Data extracted from a collection:
== Segment start ==
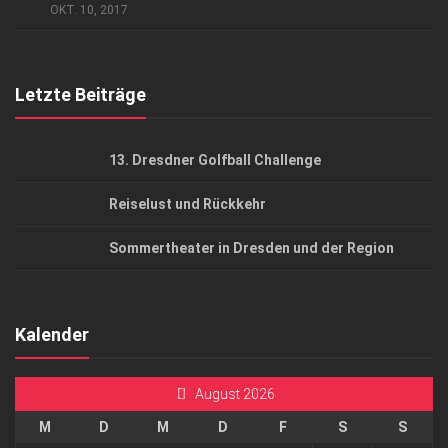
AGB
OKT. 10, 2017
Top Gesundheitsforum Dresden / Ostsachsen
Mediadaten
Letzte Beiträge
13. Dresdner Golfball Challenge
Reiselust und Rückkehr
Sommertheater in Dresden und der Region
Kalender
August 2026
M
D
M
D
F
S
S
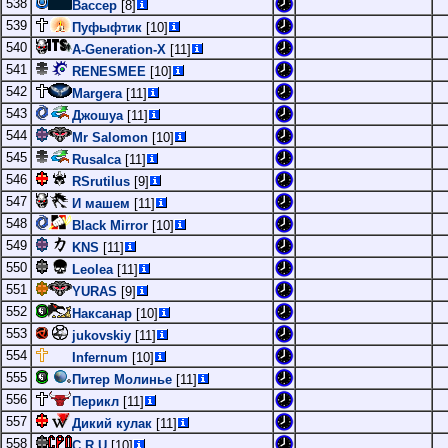
538
Вассер
[8]
539
Пуфыфтик
[10]
540
A-Generation-X
[11]
541
RENESMEE
[10]
542
Margera
[11]
543
Джошуа
[11]
544
Mr Salomon
[10]
545
Rusalca
[11]
546
RSrutilus
[9]
547
И машем
[11]
548
Black Mirror
[10]
549
KNS
[11]
550
Leolea
[11]
551
YURAS
[9]
552
Наксанар
[10]
553
jukovskiy
[11]
554
Infernum
[10]
555
Питер Молинье
[11]
556
Перикл
[11]
557
Дикий кулак
[11]
558
C R U
[10]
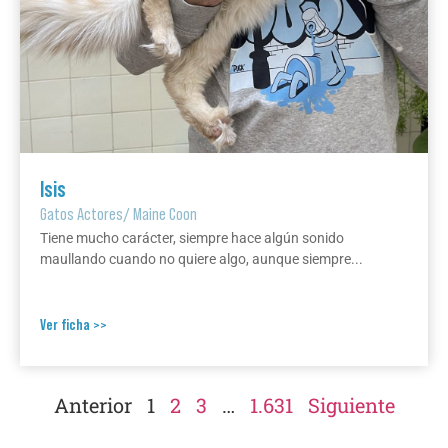
Isis
Gatos Actores
/
Maine Coon
Tiene mucho carácter, siempre hace algún sonido
maullando cuando no quiere algo, aunque siempre...
Ver ficha >>
Anterior
1
2
3
…
1.631
Siguiente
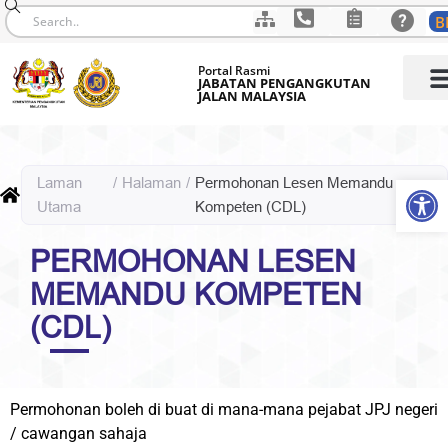
B
Skip
Portal Rasmi
to
JABATAN PENGANGKUTAN
JALAN MALAYSIA
content
Op
Laman
/
Halaman
/
Permohonan Lesen Memandu
Utama
Kompeten (CDL)
PERMOHONAN LESEN
MEMANDU KOMPETEN
(CDL)
Permohonan boleh di buat di mana-mana pejabat JPJ negeri
/ cawangan sahaja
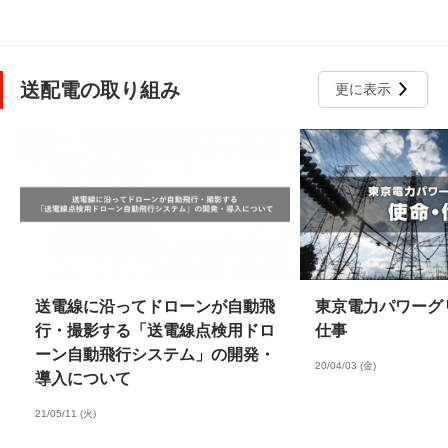
送配電の取り組み
更に表示
送電線に沿ってドローンが自動飛
東京電力パワーグ
行・撮影する「送電線点検用ドロ
仕事
ーン自動飛行システム」の開発・
20/04/03 (金)
導入について
21/05/11 (火)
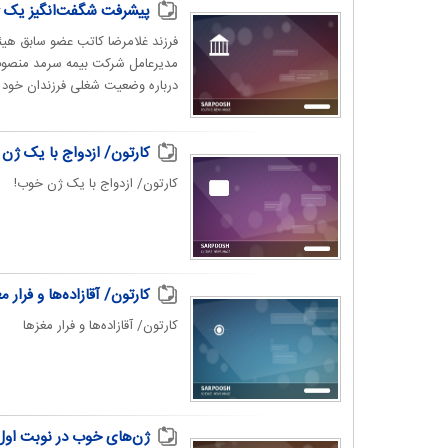
پیشرفت شگفت‌انگیز یک ژ
فرزند غلامرضا کاتب عضو سابق هی
درباره وضعیت شغلی فرزندان خود ت
کارتون/ ازدواج با یک ژن
کارتون/ ازدواج با یک ژن خوب!
کارتون/ آقازاده‌ها و فرار م
کارتون/ آقازاده‌ها و فرار مغزها 
ژن‌های خوب در نوبت اول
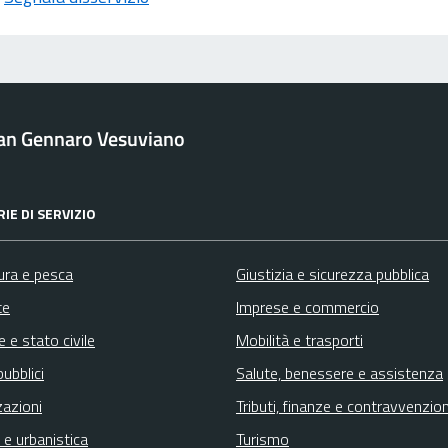
an Gennaro Vesuviano
IE DI SERVIZIO
ura e pesca
Giustizia e sicurezza pubblica
te
Imprese e commercio
 e stato civile
Mobilità e trasporti
pubblici
Salute, benessere e assistenza
zazioni
Tributi, finanze e contravvenzion
 e urbanistica
Turismo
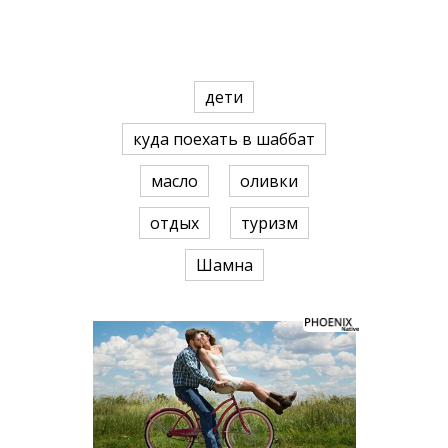
дети
куда поехать в шаббат
масло
оливки
отдых
туризм
Шамна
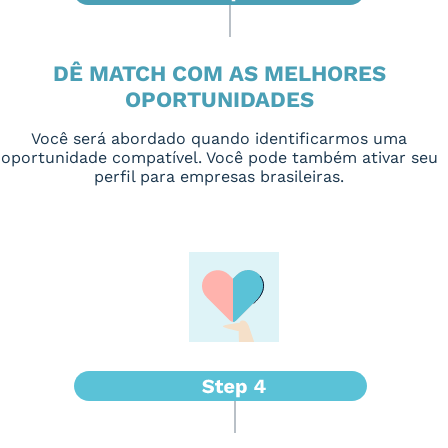
DÊ MATCH COM AS MELHORES
OPORTUNIDADES
Você será abordado quando identificarmos uma
oportunidade compatível. Você pode também ativar seu
perfil para empresas brasileiras.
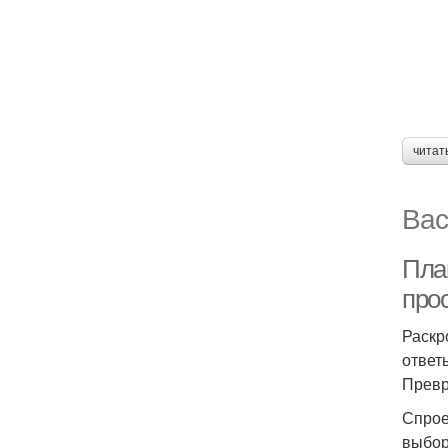
читат
Вас
Пла
про
Раскр
ответ
Превр
Спрое
выбор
== Segment end ==
The entries above need to be output again in full, exactly, and without pictures.

AGB
OKT. 10, 2017
Top Gesundheitsforum Dresden / Ostsachsen
Mediadaten
Letzte Beiträge
13. Dresdner Golfball Challenge
Reiselust und Rückkehr
Sommertheater in Dresden und der Region
Kalender
August 2026
M
D
M
D
F
S
S
538
Вассер
[8]
539
Пуфыфтик
[10]
540
A-Generation-X
[11]
541
RENESMEE
[10]
542
Margera
[11]
543
Джошуа
[11]
544
Mr Salomon
[10]
545
Rusalca
[11]
546
RSrutilus
[9]
547
И машем
[11]
548
Black Mirror
[10]
549
KNS
[11]
550
Leolea
[11]
551
YURAS
[9]
552
Наксанар
[10]
553
jukovskiy
[11]
554
Infernum
[10]
555
Питер Молинье
[11]
556
Перикл
[11]
557
Дикий кулак
[11]
558
C R U
[10]
Isis
Gatos Actores
/
Maine Coon
Tiene mucho carácter, siempre hace algún sonido
maullando cuando no quiere algo, aunque siempre...
Ver ficha >>
Anterior
1
2
3
…
1.631
Siguiente
B
Skip
Portal Rasmi
to
JABATAN PENGANGKUTAN
JALAN MALAYSIA
content
Op
Laman
/
Halaman
/
Permohonan Lesen Memandu
Utama
Kompeten (CDL)
PERMOHONAN LESEN
MEMANDU KOMPETEN
(CDL)
Permohonan boleh di buat di mana-mana pejabat JPJ negeri
/ cawangan sahaja
送配電の取り組み
更に表示
送電線に沿ってドローンが自動飛
東京電力パワーグ
行・撮影する「送電線点検用ドロ
仕事
ーン自動飛行システム」の開発・
20/04/03 (金)
導入について
21/05/11 (火)
پیشرفت شگفت‌انگیز یک ژ
فرزند غلامرضا کاتب عضو سابق هی
درباره وضعیت شغلی فرزندان خود ت
کارتون/ ازدواج با یک ژن
کارتون/ ازدواج با یک ژن خوب!
کارتون/ آقازاده‌ها و فرار م
کارتون/ آقازاده‌ها و فرار مغزها 
ژن‌های خوب در نوبت اول
an Gennaro Vesuviano
IE DI SERVIZIO
ura e pesca
Giustizia e sicurezza pubblica
te
Imprese e commercio
 e stato civile
Mobilità e trasporti
pubblici
Salute, benessere e assistenza
zazioni
Tributi, finanze e contravvenzion
 e urbanistica
Turismo
дети
куда поехать в шаббат
масло
оливки
отдых
туризм
Шамна
DÊ MATCH COM AS MELHORES
OPORTUNIDADES
Você será abordado quando identificarmos uma
oportunidade compatível. Você pode também ativar seu
perfil para empresas brasileiras.
читат
Вас
Пла
про
Раскр
ответ
Превр
Спрое
выбор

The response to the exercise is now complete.